Les cybercriminels font appel aux internautes

Par 26 janvier 2007

La cybercriminalité recrute des internautes! Le Club de la sécurité des systèmes d'information français, le Clusif, qui vient de publier son panorama 2006 de la cybercriminalité, souligne un...

La cybercriminalité recrute des internautes! Le Club de la sécurité des systèmes d'information français, le Clusif, qui vient de publier son panorama 2006 de la cybercriminalité, souligne un phénomène en pleine   expansion: l'utilisation de particuliers comme intermédiaires pour transférer de l'argent.
 
Ces "mules" d'un nouveau genre ont pour tâche de réceptionner de l'argent escroqué à d'autres internautes par phishing ou piratage, et de le transférer de leur compte à ceux des hackers.

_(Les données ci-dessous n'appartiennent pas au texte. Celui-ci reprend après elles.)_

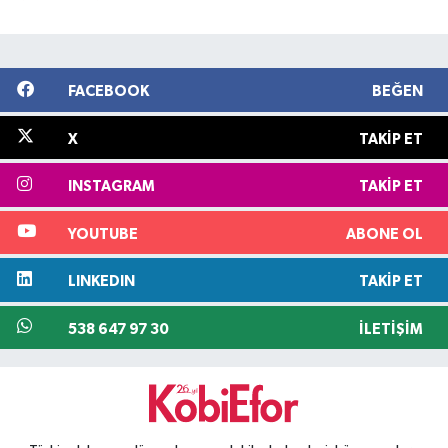
FACEBOOK
BEĞEN
X
TAKIP ET
INSTAGRAM
TAKIP ET
YOUTUBE
ABONE OL
LINKEDIN
TAKIP ET
538 647 97 30
İLETIŞIM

But de la manœuvre: brouiller les pistes.
 
Pour attirer ces porte-valises, la méthode est simple. Les fraudeurs envoient par mail des offres d'emploi provenant d'une société financière. Pour intégrer l'équipe, il faut être majeur, parler anglais, posséder un compte en banque et consulter ses mails plusieurs fois par jour. Si l'internaute se montre intéressé, un contrat de travail lui est proposé. Celui-ci stipule que des virements seront faits sur le compte du nouvel employé qui, dès qu'il en aura été informé, devra transférer cet argent sur un compte de l'entreprise. Comme rémunération, les pirates laissent à l'internaute 5 à 10% des sommes en transit. Ainsi, il est possible de toucher jusqu'à 3 000 euros par mois.
 
Selon le Clusif, ces internautes fraudeurs proviennent de milieux socio-professionnels très variés et leur nombre ne cesse de croître. En 2006, un établissement bancaire en aurait recensé douze. Une fois repérées, les "mules" sont renvoyées de leur banque.
 
Reste à savoir si le travail demandé est effectué en connaissance de cause ou si la naïveté l'emporte. En effet, certains courriers, se disant provenir d'un pays africain, tentent d'émouvoir des particuliers crédules. Les histoires varient, du riche héritier ivoirien dans l'incapacité de toucher son argent sans une aide extérieure à la veuve qui tente de protéger l'héritage de ses enfants. Si le but est également de faire transiter des fonds du compte de l'internaute à celui des fraudeurs, la méthode utilisée reste différente.
 
Les réseaux de la cybercriminalité se complexifient de plus en plus. Les surdoués de l'informatique d'hier ont cédé la place à des détourneurs de fonds. Selon Symantec dans son rapport biannuel sur les tendances en matière de sécurité sur Internet, la cybercriminalité connaît un taux de croissance équivalent à celui du e-commerce, soit 50%.